Este no ha sido un año típico de Eurovisión. La última edición del certamen celebrada en Kiev a mediados de mayo envió al mundo un mensaje cuidadosamente elaborado sobre las aspiraciones europeas de Ucrania, en conflicto abierto con Rusia, expulsada finalmente de la cita musical. El coste por haber politizado la competición, sin embargo, puede ser elevado para los ucranianos. La Unión Europea de Radiodifusión (UER) estudia imponer una multa, retirar la financiación a la televisión pública ucraniana e incluso expulsarlos del concurso durante tres años, hasta 2020, para asegurarse de que ningún país vuelva a secuestrar políticamente el festival. Y aunque Ucrania acabe llevándose la peor parte, Rusia tampoco saldrá indemne.

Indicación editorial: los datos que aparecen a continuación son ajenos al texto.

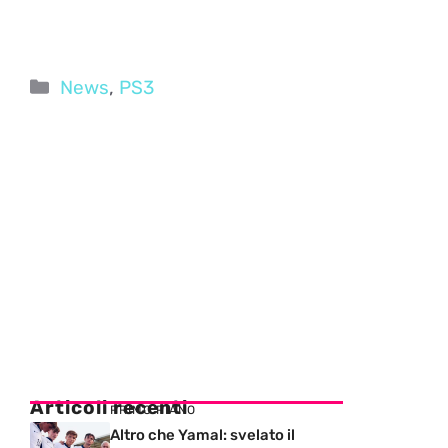
Categorie
News
,
PS3
Articoli recenti
PRIMO PIANO
Altro che Yamal: svelato il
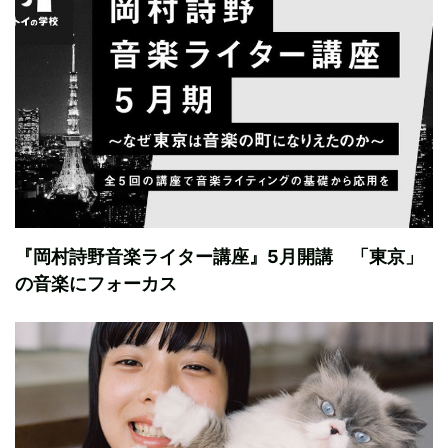
『岡村詩野音楽ライター講座』5月開講 「東京」
の音楽にフォーカス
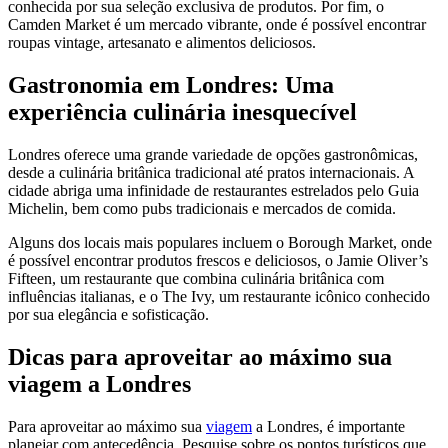
conhecida por sua seleção exclusiva de produtos. Por fim, o
Camden Market é um mercado vibrante, onde é possível encontrar
roupas vintage, artesanato e alimentos deliciosos.
Gastronomia em Londres: Uma
experiência culinária inesquecível
Londres oferece uma grande variedade de opções gastronômicas,
desde a culinária britânica tradicional até pratos internacionais. A
cidade abriga uma infinidade de restaurantes estrelados pelo Guia
Michelin, bem como pubs tradicionais e mercados de comida.
Alguns dos locais mais populares incluem o Borough Market, onde
é possível encontrar produtos frescos e deliciosos, o Jamie Oliver’s
Fifteen, um restaurante que combina culinária britânica com
influências italianas, e o The Ivy, um restaurante icônico conhecido
por sua elegância e sofisticação.
Dicas para aproveitar ao máximo sua
viagem a Londres
Para aproveitar ao máximo sua
viagem
a Londres, é importante
planejar com antecedência. Pesquise sobre os pontos turísticos que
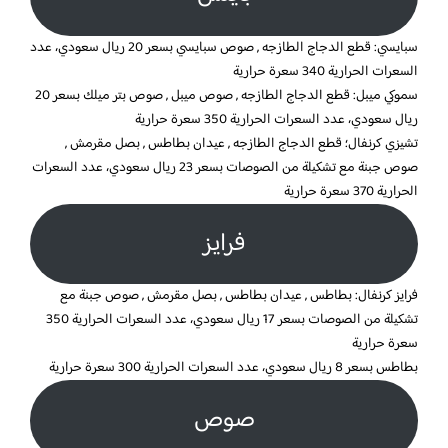
سبايسي: قطع الدجاج الطازجه , صوص سبايسي بسعر 20 ريال سعودي، عدد
السعرات الحرارية 340 سعرة حرارية
سموكي ميبل: قطع الدجاج الطازجه , صوص ميبل , صوص بتر ميلك بسعر 20
ريال سعودي، عدد السعرات الحرارية 350 سعرة حرارية
تشيزي كرنفال؛ قطع الدجاج الطازجه , عيدان بطاطس , بصل مقرمش ,
صوص جبنة مع تشكيلة من الصوصات بسعر 23 ريال سعودي، عدد السعرات
الحرارية 370 سعرة حرارية
فرايز
فرايز كرنفال: بطاطس , عيدان بطاطس , بصل مقرمش , صوص جبنة مع
تشكيلة من الصوصات بسعر 17 ريال سعودي، عدد السعرات الحرارية 350
سعرة حرارية
بطاطس بسعر 8 ريال سعودي، عدد السعرات الحرارية 300 سعرة حرارية
صوص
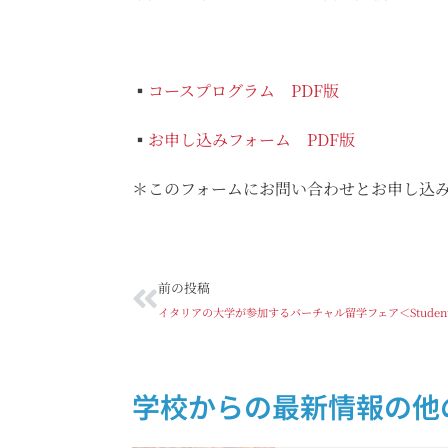
▪️
コースプログラム PDF版
▪️
お申し込みフォーム PDF版
＊このフォームにお問い合わせとお申し込
前の投稿
学校からの最新情報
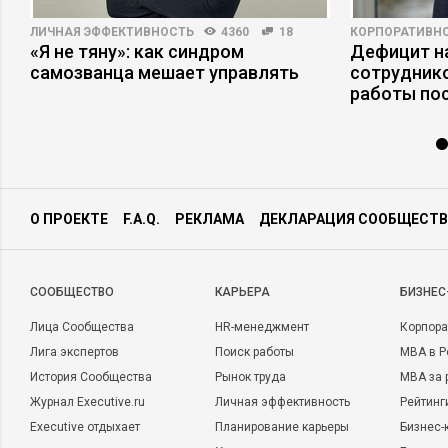
ЛИЧНАЯ ЭФФЕКТИВНОСТЬ
4360
18
КОРПОРАТИВНО
«Я не тяну»: как синдром
Дефицит на
е
самозванца мешает управлять
сотруднико
работы по
О ПРОЕКТЕ
F.A.Q.
РЕКЛАМА
ДЕКЛАРАЦИЯ СООБЩЕСТВ
CООБЩЕСТВО
КАРЬЕРА
БИЗНЕС
Лица Сообщества
HR-менеджмент
Корпора
Лига экспертов
Поиск работы
MBA в Р
История Сообщества
Рынок труда
MBA за 
Журнал Executive.ru
Личная эффективность
Рейтинг
Executive отдыхает
Планирование карьеры
Бизнес-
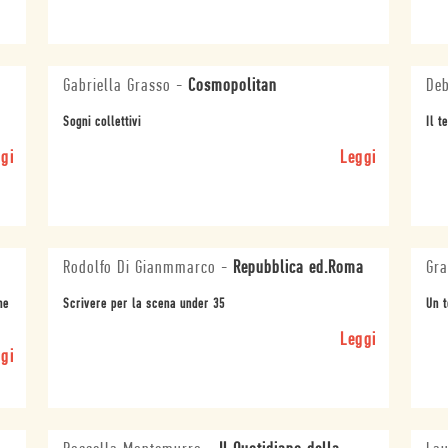
Gabriella Grasso
-
Cosmopolitan
Deb
Sogni collettivi
Il t
gi
Leggi
Rodolfo Di Gianmmarco
-
Repubblica ed.Roma
Gra
he
Scrivere per la scena under 35
Un t
Leggi
gi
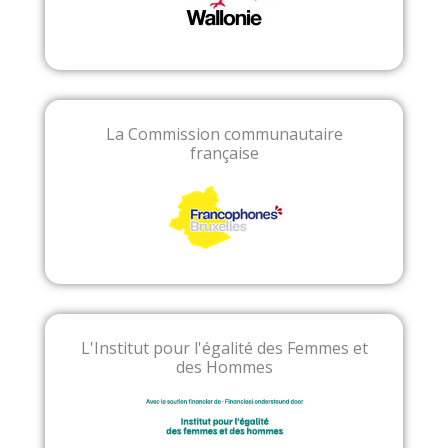
La Commission communautaire
française
L'Institut pour l'égalité des Femmes et
des Hommes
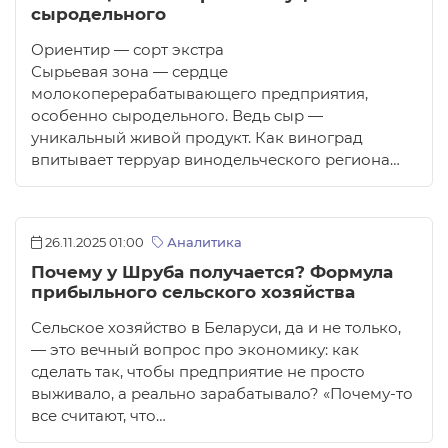
сыродельного
Ориентир — сорт экстра
Сырьевая зона — сердце
молокоперерабатывающего предприятия,
особенно сыродельного. Ведь сыр —
уникальный живой продукт. Как виноград
впитывает терруар винодельческого региона…
26.11.2025 01:00
Аналитика
Почему у Шруба получается? Формула
прибыльного сельского хозяйства
Сельское хозяйство в Беларуси, да и не только,
— это вечный вопрос про экономику: как
сделать так, чтобы предприятие не просто
выживало, а реально зарабатывало? «Почему-то
все считают, что…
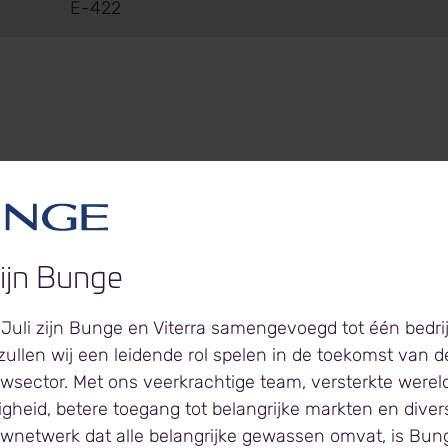
E-422
zijn Bunge
ra’s hoogwaardige
Juli zijn Bunge en Viterra samengevoegd tot één bedrij
ine
ullen wij een leidende rol spelen in de toekomst van d
wsector. Met ons veerkrachtige team, versterkte werel
gheid, betere toegang tot belangrijke markten en diver
ogwaardige plantaardige glycerinefabrikant welke wordt
wnetwerk dat alle belangrijke gewassen omvat, is Bun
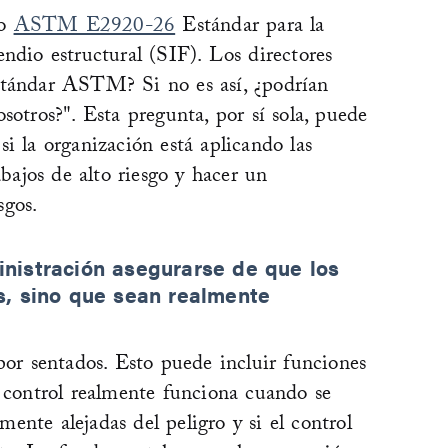
vo
ASTM E2920-26
Estándar para la
ndio estructural (SIF). Los directores
stándar ASTM? Si no es así, ¿podrían
sotros?". Esta pregunta, por sí sola, puede
i la organización está aplicando las
abajos de alto riesgo y hacer un
sgos.
nistración asegurarse de que los
s, sino que sean realmente
por sentados. Esto puede incluir funciones
n control realmente funciona cuando se
emente alejadas del peligro y si el control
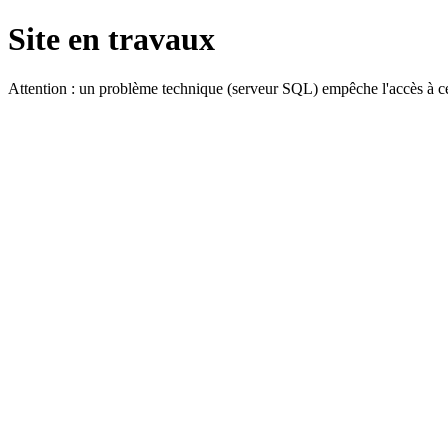
Site en travaux
Attention : un problème technique (serveur SQL) empêche l'accès à ce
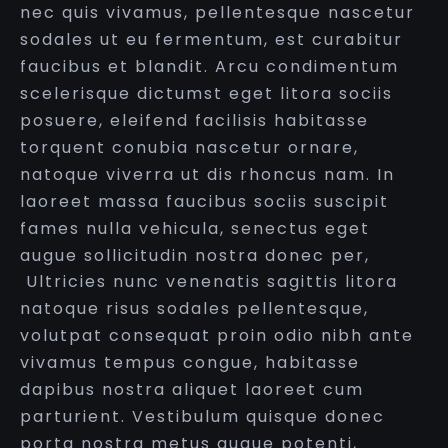
nec quis vivamus, pellentesque nascetur
sodales ut eu fermentum, est curabitur
faucibus et blandit. Arcu condimentum
scelerisque dictumst eget litora sociis
posuere, eleifend facilisis habitasse
torquent conubia nascetur ornare,
natoque viverra ut dis rhoncus nam. In
laoreet massa faucibus sociis suscipit
fames nulla vehicula, senectus eget
augue sollicitudin nostra donec per,
Ultricies nunc venenatis sagittis litora
natoque risus sodales pellentesque,
volutpat consequat proin odio nibh ante
vivamus tempus congue, habitasse
dapibus nostra aliquet laoreet cum
parturient. Vestibulum quisque donec
porta nostra metus augue potenti,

El certamen acabó convertido este año en una herramienta de propaganda para ambos bandos y en una continuación de la crisis de Crimea y la guerra en el Donbás por otros medios. Rusia juró vengarse del triunfo de Ucrania, Jamala y su 1944 en Estocolmo 2016, tema que evocaba la deportación de los tártaros crimeos ordenada por Stalin durante la Segunda Guerra mundial. El Kremlin eligió para Kiev 2017 a la cantante Julia Samoylova con el objetivo de provocar, conmover y, de paso, mitigar los abucheos que persiguen al país en el festival desde hace años. La intérprete de sonrisa beatífica, sin embargo, sufrió el veto de Ucrania a raíz de su gira por Crimea, en 2015, apoyando la anexión. La Federación Rusa calificó el veto de discriminación hacia las personas con discapacidad.
La UER, mediadora, se sacó de la chistera que la artista vetada pudiera participar vía satélite desde Rusia. El país anfitrión rechazó la propuesta. A los rusos tampoco los satisfizo: alegaron que, con ese cambio repentino de las reglas, por primera vez en Eurovisión los países participantes no competirían en igualdad de condiciones. Moscú, que se negaba a cambiar a la candidata, había creado la tormenta perfecta haciendo de Samoylova el buque insignia de la diversidad. Pura fachada de un Estado que Human Rights Watch ha amonestado por los abusos y abandono legal que sufren 13 millones de personas con diversidad funcional en la Federación Rusa.
Finalmente, el concurso, sin los rusos, perdió 22 millones de espectadores e incontables ingresos para la marca eurovisiva, dejando a Ucrania como la mala de la película. Esta, además de tener que afrontar las sanciones de la UER, solo sumó un beneficio de cinco millones de euros por organizar el festival, insuficientes para una inversión que alcanzó los treinta. Dada la precaria situación económica del país, el descalabro eurovisivo lastrará aún más su recuperación, con numerosos proveedores a los que pagar y una televisión que difícilmente podrá mantener su labor de servicio público por la falta de fondos en su primer año de reestructuración.
Los rusos, por su parte, crecidos en la adversidad, minimizan el castigo de la UER. Y dispuestos a alargar el culebrón hasta la cita del año que viene, han confirmado a Julia Samoylova como su legítima representante.
Poder blando
Eurovisión sirve como instrumento de soft power para expresar el orgullo patrio y confirmar la afiliación europea. Ucrania no solo pretendía demostrar sus capacidades para albergar con éxito este espectáculo mundial, también buscaba convencer a Europa y al mundo sobre la reorientación del país. Tras el movimiento geopolítico que supuso Kiev 2017, la Rada Suprema ha dado luz verde a la nueva política exterior ucraniana, con dos prioridades: los ingresos en la Unión Europea y en la OTAN. Con ello el país busca salvaguardar su integridad territorial, plantar cara a la Federación Rusa y, de paso, hacer saltar por los aires el equilibrio de fuerzas en la región euroasiática.
Más allá de los cálculos políticos, y en un año en el que el cinismo se apoderó del certamen, Portugal, con Salvador Sobral y su Amar pelos dois (“Amar por los dos”) se alzó con el trofeo de cristal, devolviendo a Eurovisión a sus orígenes, cuando la música y la inclusión importaban más que la purpurina y el politiqueo. Primero fue la Eurocopa 2016; luego, la superproducción europea. Desde la entrada del progresista António Costa en el gobierno en 2015, los portugueses vienen cosechando éxitos de poder blando. Con las máximas de calidad, simplicidad y autenticidad, los portugueses vienen demostrando, tanto en el ámbito del deporte como en el de la música y la política, que otro modo de hacer las cosas es posible.